By KEVIN FREKING, Associated Press

Immigration_Same_Sex_Couples_sff_embedded_prod_affiliate_56 WASHINGTON -- Judy Rickard took an early retirement and a reduced pension so she could be assured of more time with her partner, a British citizen whose stays in the U.S. are limited to six months.

Rickard, 61, would have preferred to keep working at San Jose State University and sponsor her partner, Karin Bogliolo, for residency in the United States, just as heterosexual couples can.

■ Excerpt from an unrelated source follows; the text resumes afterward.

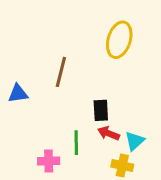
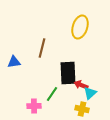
black rectangle: (101, 110) -> (68, 73), size x1.6
red arrow: (108, 133) -> (81, 85), moved
green line: (76, 143) -> (52, 94), turned 35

But U.S. law does not allow for that.

"If you're going to have a system that's designed to keep families together, it should focus on keeping families together," Rickard said.

That could soon change, as more than 100 lawmakers in the House and about 20 in the Senate have signed onto bills that would add the United States to the 19 countries that already recognize same-sex couples for immigration purposes.

Gay rights groups are encouraged that President Barack Obama has signaled that he would like to include couples like Rickard and Bogliolo in the bills.

"In many ways, the stars are aligning to move this forward as part of a comprehensive bill," said Steve Ralls, communications director for the advocacy group Immigration Equality. "That's an opportunity we didn't have years ago."

The provisions concerning same-sex couples are part of legislation that would increase the number of visas provided to family members of people already in the United States legally.

The long-standing fight over the country's estimated 36,000 same sex couples of two nationalities is a small but emotional part of the debate over immigration reform. But including same-sex couples in the mix could make it harder to pass an immigration overhaul.

A key ally in past immigration fights, the U.S. Conference of Catholic Bishops, said it would not support a measure that has a same-sex provision.

Writing to Rep. Mike Honda, D-Calif., the organization said the provision would "erode the institution of marriage and family by according marriage-like immigration benefits to same sex relationships."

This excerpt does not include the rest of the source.